The Lord is my shepherd, I shall not want. He makes me lie down in green pastures; he leads me beside still waters; he restores my soul. He leads me in right paths for his name’s sake.
Even though I walk through the valley of the shadow of death, I fear no evil; for you are with me; your rod and your staff – they comfort me.
You prepare a table before me in the presence of my enemies; you anoint my head with oil; my cup overflows. Surely goodness and mercy shall follow me all the days of my life, and I shall dwell in the house of the Lord my whole life long.
For those of us in Washington, DC, the earthquake last week revealed depths of anxiety that we had mostly avoided awareness of. The shock and surprise of the earthquake unveiled – if only for a moment – our denial of mortality. Under normal circumstances, we could go about our daily business; we could pursue our hopes and dreams with little thought for how this all must end. But the jolt of the earthquake – mistaken by so many of us for a terrorist attack – overwhelmed the anesthetic of routine and petty ambition. We were thrust into unknowing. For a brief moment, we were drawn into a story that was bigger than ourselves, a story in which we are not the protagonists, and not immortal.
I have a friend who works at a local market here on Capitol Hill. He describes the place as, “a 7-Eleven for yuppies.” It is a convenience store with really good, really expensive food.
On the day of the earthquake, he told me that they were completely sold out. People were coming in and buying forty-dollar bottles of wine, little blocks of very expensive cheese, and other items fit for a celebration. That day, these men and women felt out of control. Forces beyond human jurisdiction were determining whether they survived or perished, whether the city they lived in stood or fell. They sensed that all of their plans, ambitions and money became absurd in the face of these forces – in the face of the reality of death.
It was eye-opening for me to hear my friend’s story about the reaction of so many on Capitol Hill to the quake. This event forced us out of our comfort zones and into a very brief – yet very real – existential crisis. The tremors tore away the veil of the ordinary to reveal what we have built our lives on.
Given the reaction of the customers at the corner market that day, for many this revelation was traumatic. When our lives are built on career, consumerism and personal ambition, the encounter with death is a revelation of the absurd. We see the groundlessness of our lives, the lack of ultimate purpose for anything we do. If, in the end, the purpose of our lives is personal fulfillment, the reaction of shoppers on Capitol Hill makes perfect sense. In the face of meaninglessness and absurdity, we double down on our existential wager of hedonism. “Let us eat and drink, for tomorrow we die.”(1)

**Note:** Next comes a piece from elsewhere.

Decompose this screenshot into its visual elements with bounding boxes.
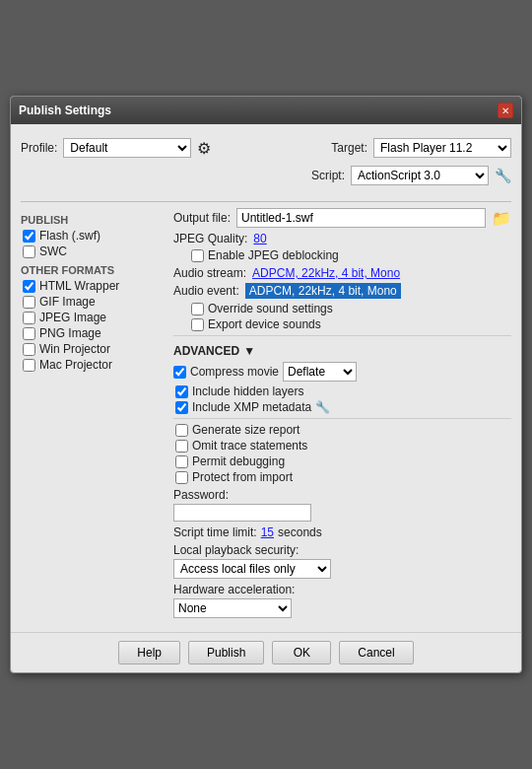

For some of us, however, the earthquake revealed a different foundation. It is not that human life and the prospect of death made any more sense to us. Human beings are spiritual animals – but animals nonetheless. All things being equal, living creatures fear death and cling to life. Yet, in a moment when we were expecting imminent death, some of us discovered that we had an inward comfort. We turned inward, relying on the presence of God for guidance, and meaning. There was fear, but there was also a solid place where we could stand. There was a real and present Shepherd who was standing with us, even in the face of death.
This assurance – God’s presence with us – transformed our response to crisis and the possibility of death. Rather than recoiling in terror from the absurdity of a meaningless life, we were empowered to respond in hope. We discovered that the Lord is indeed walking with us, even though we walk through the valley of the shadow of death. We sensed that we were a part of a Life bigger than ourselves. We knew that our lives, while precious, were not the end of the story.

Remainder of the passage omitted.